In 1996, LCDC officially launched its website to provide public health information online. Moving into the electronic age, the general public has benefited greatly from online information products such as Disease Surveillance On-Line and Injury Surveillance On-Line. Since 2000, Health Indicators has been produced jointly by Statistics Canada and CIHI . An online publication, Health Indicators is a compilation of indicators measuring health status, non-medical determinants of health, health-system performance, and community and health-system characteristics.
National chronic disease surveillance has a critical role in determining trends in chronic diseases. Surveillance enables governments and stakeholders to monitor the effects of public health interventions and project health resource requirements.
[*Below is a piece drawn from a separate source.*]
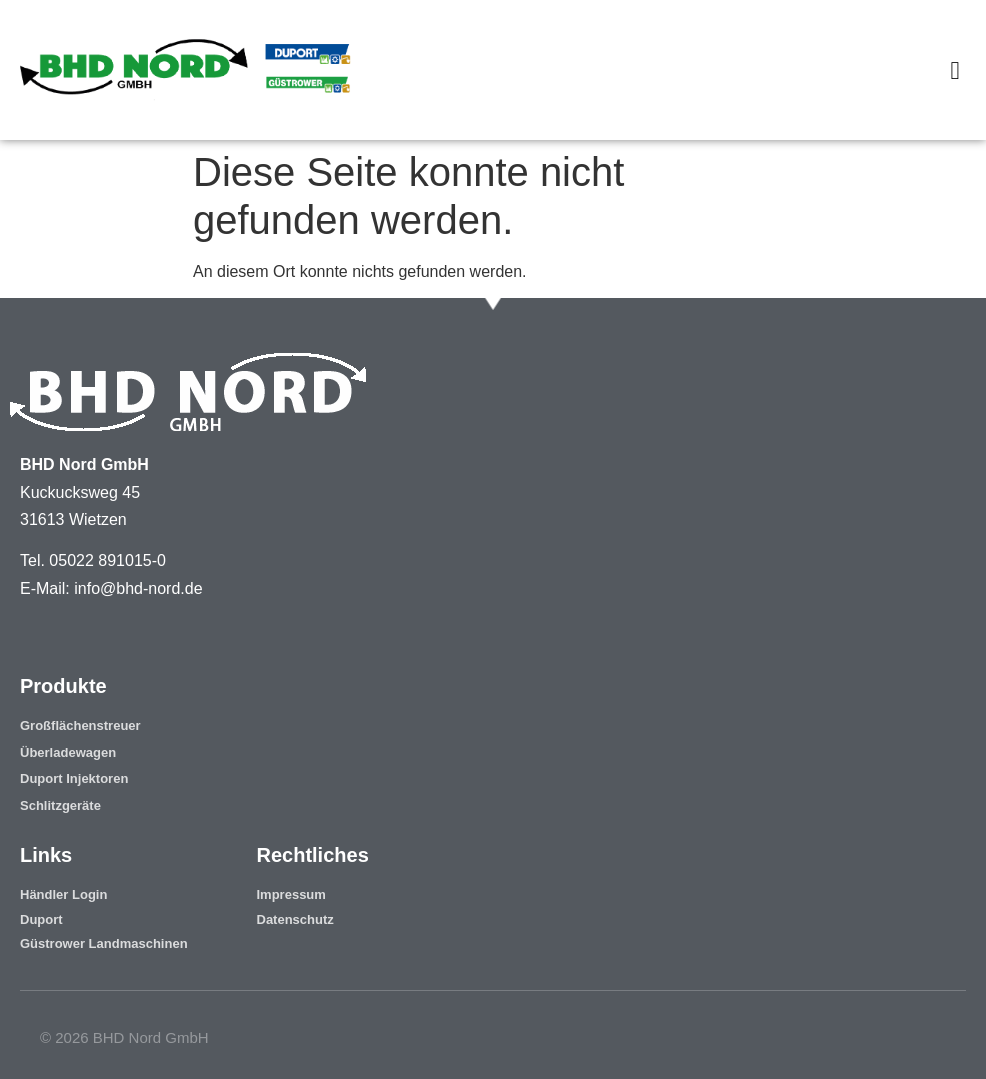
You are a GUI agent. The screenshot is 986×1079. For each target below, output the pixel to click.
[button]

The basic question is, what effect has surveillance information and activities had on improving the health of Canadians? Surveillance is only a means to an end. Surveillance is useful only if the results can be applied to reduce morbidity and suffering, save lives and improve the quality of life of the population.
The disease surveillance work in Canada has helped improve a number of health conditions. The decline in lung cancer cases was partly due to the surveillance and epidemiology work on tobacco use that provided the basis for a major push in the tobacco area. Some LCDC scientists were recognized as expert witnesses in court cases on tobacco. Cancer incidence and mortality data were used to prioritize and evaluate cancer control programs, such as screening for breast and colorectal cancer. The British Columbia Health Surveillance Registry was used early on to assess genetic risk,Footnote 49,Footnote 50 and these data have been quoted in several subsequent reports from official international committees concerned with the potential health risks of exposure to ionizing radiation.Footnote 51,Footnote 52 Other examples of impact on policy and programs include reduced mortality in cardiovascular disease, asthma and many forms of cancer, increased use of folic acid in relation to heart disease, and increased supplementation of food in relation to hydrocephalus and spinal bifida. The discovery in the childhood injury surveillance program of unusual occurrences was useful in generating modifications to baby cribs to prevent further accidents.
This article retraces the history of the development of national chronic disease surveillance in Canada from 1960 to 2004. Our aim was to describe the early milestones in the development and operation of national public health surveillance in Canada. We hope that this will lead to an appreciation of the need for surveillance and act as a catalyst for progress.
We thank the 126 former staff of the LCDC at Health Canada and of Statistics Canada and the National Cancer Institute of Canada, who had participated in national chronic disease surveillance in Canada during 1960-2000, for their assistance in acquiring historical data, in many cases from their own historical records, early publications, unpublished personal transcripts and memory. We gratefully acknowledge peer reviews and constructive comments by a large number of colleagues at the Public Health Agency of Canada.